In a competitive market, doesn’t that just mean that someone will enter the market with a product that includes real inflation protection and a lifetime premium guarantee? Well, it hasn’t so far. But more importantly, that wouldn’t be real insurance either, because of the fourth problem. With long-term care insurance, you’re buying a product you probably won’t need for decades, at which point the world will have changed considerably. There is a decent chance that your insurer has mispriced the risk (more people will need long-term care than they expect, or long-term care will be more expensive, or medical advances will mean that people are living longer in long-term care)—in which case it will go out of business. And then your insurer won’t be around when you need it.** Insurance companies try to protect themselves by (a) not offering real inflation protection and (b) reserving the right to raise your premiums in the future; if they didn’t, they’d be even more likely to fail. But that still isn’t perfect protection, which means you’re taking on counterparty risk.

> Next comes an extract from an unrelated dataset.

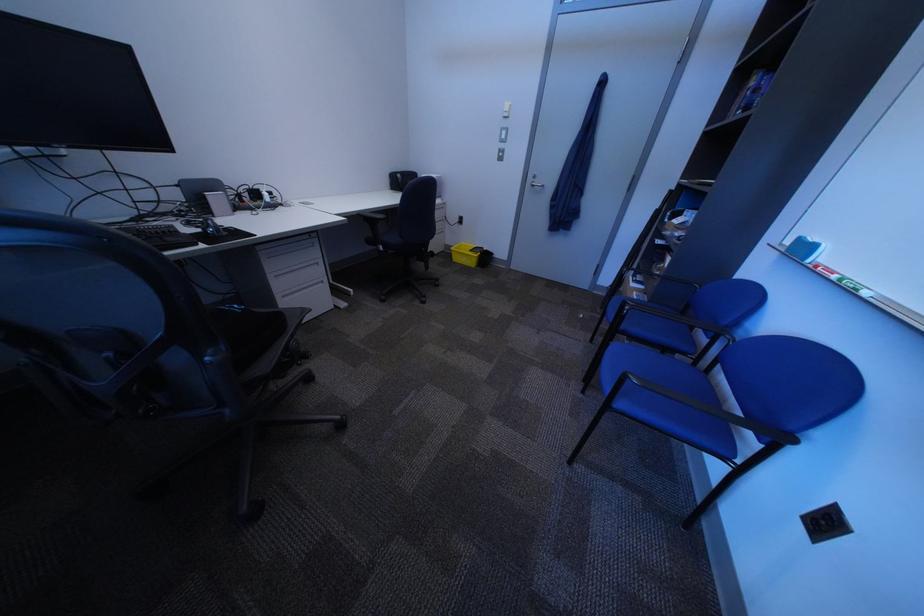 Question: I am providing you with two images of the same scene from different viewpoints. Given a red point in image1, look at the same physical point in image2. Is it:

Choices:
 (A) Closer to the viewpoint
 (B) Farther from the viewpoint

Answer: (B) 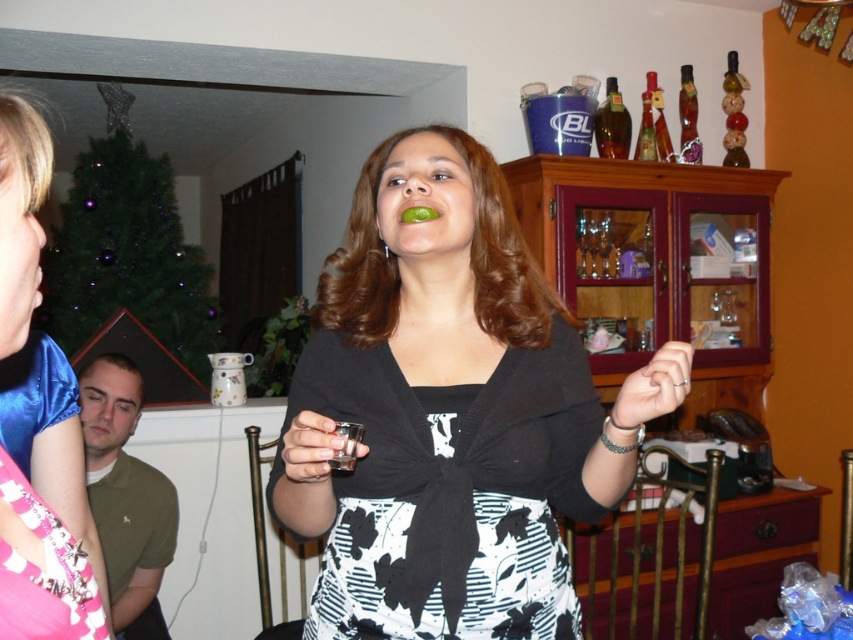 Question: Does matte black dress at center have a greater width compared to translucent glass bottle at upper right?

Then there’s the fifth problem, which applies to all private insurance without a governmental mandate: adverse selection.

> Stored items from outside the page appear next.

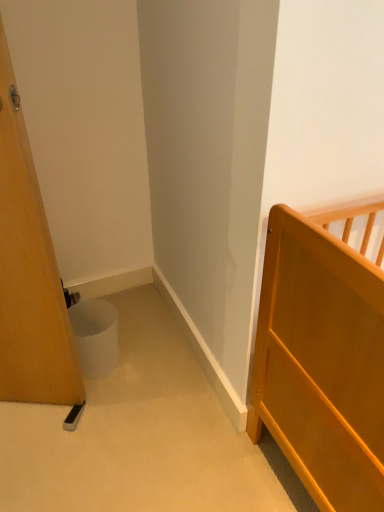 Find the location of `vacant area located to the right-hand side of white matte potty at lower left`. vacant area located to the right-hand side of white matte potty at lower left is located at coordinates coord(138,357). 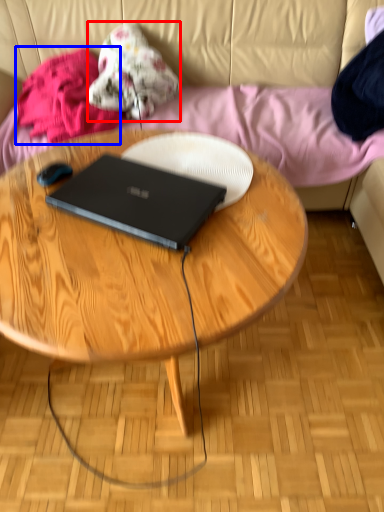 Question: Which point is further to the camera, clothing (highlighted by a red box) or clothing (highlighted by a blue box)?

Choices:
 (A) clothing
 (B) clothing

Answer: (A) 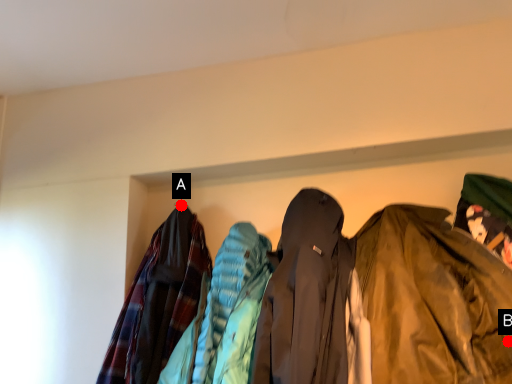 Question: Two points are circled on the image, labeled by A and B beside each circle. Which of the following is the closest to the observer?

Choices:
 (A) A is closer
 (B) B is closer

Answer: (B) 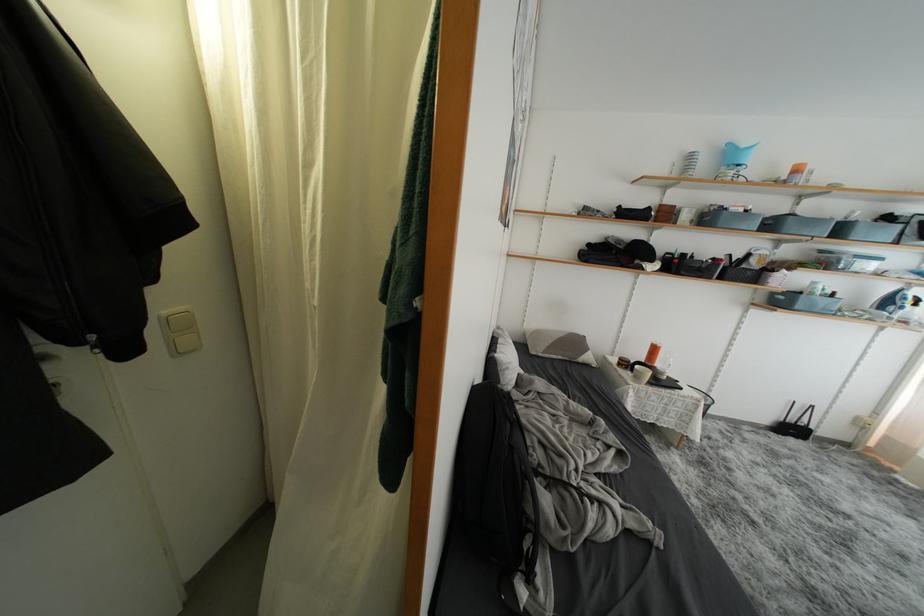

In short, the private market doesn’t provide good long-term care insurance—because it can’t. The insurance you can buy is really just a way of reducing the amount you’ll have to pay for long-term care; it’s a financial planning tool that tightens the distribution of your expected long-term net worth. My spreadsheet says it’s worth it on that basis, so I’m planning to buy it (although I’m not accounting for counterparty risk or the risk of future premium increases). But it isn’t insurance against extreme outcomes.

If we want real long-term care insurance, there’s only one place where we could get it: the federal government. The government can offer unlimited coverage and real inflation protection (benefits based on actual costs at the time you incur them) because it has the ability to absorb long-term financial risks. It can mandate universal coverage, eliminating adverse selection. Because it can raise premiums (or other taxes), it will not go out of business. (Those potential premium increases, however, do mean that it can’t offer a lifetime premium guarantee.)

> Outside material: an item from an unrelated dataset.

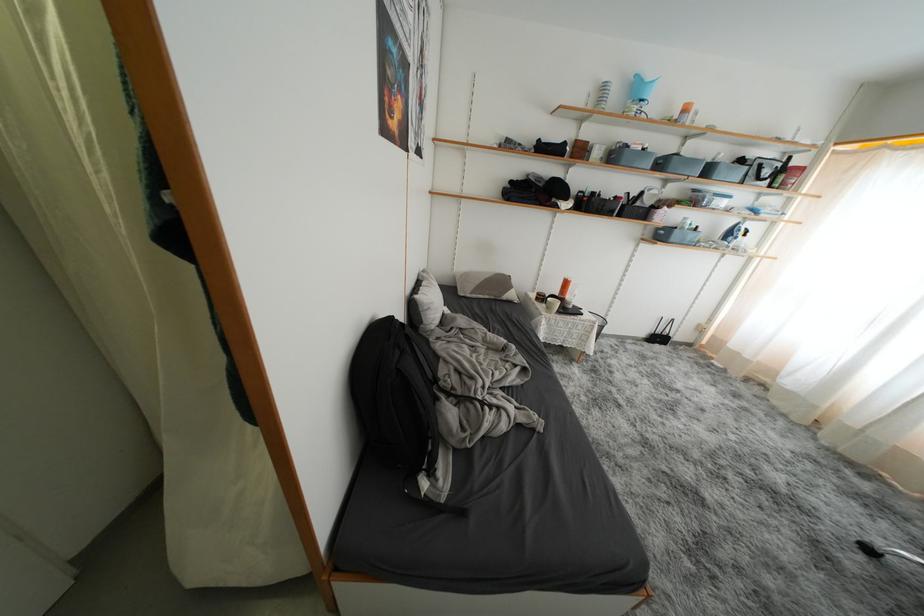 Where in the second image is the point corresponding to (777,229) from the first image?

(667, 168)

If this sounds radical, it shouldn’t. We already do virtually the same thing: it’s called Medicare Hospital Insurance, and it’s one of the most popular programs in existence. The Hospital Insurance trust fund is facing a long-term deficit, but that’s not because of its basic structure: it’s because the premiums it charges (payroll taxes) haven’t gone up along with health care inflation, so it’s systematically undercharging for the risk it’s taking on.

A federal long-term care insurance program would pool a major financial risk that most middle-class families today are facing alone. (Arguably, if you don’t have any assets, you don’t face any risk because of Medicaid.) This is exactly what governments are supposed to do: protect ordinary people from risks that they cannot absorb and that private markets do not provide good solutions for. It would probably also help budget deficits in the long term. The government already picks up 40 percent of all long-term care spending through Medicaid, for which it gets nothing; a real long-term care program could pay for itself through payroll taxes, reducing Medicaid spending.

Now I know the last thing that will happen today is a new social insurance program. Instead, middle class people will continue hoping they don’t need long-term care, elderly people will spend all their money on long-term care and then go on Medicaid, and government spending on Medicaid will continue to climb. But that’s a comment on our political environment, not on the proper role of government in society.

* You can accelerate your premium payments by paying the whole thing over ten years, which reduces this risk; but the people who can afford to do that are usually people who can self-insure for long-term care anyway.

** There are state guaranty funds that pick up policies from bankrupt insurers, but their benefits are likely to be less than what you originally paid for.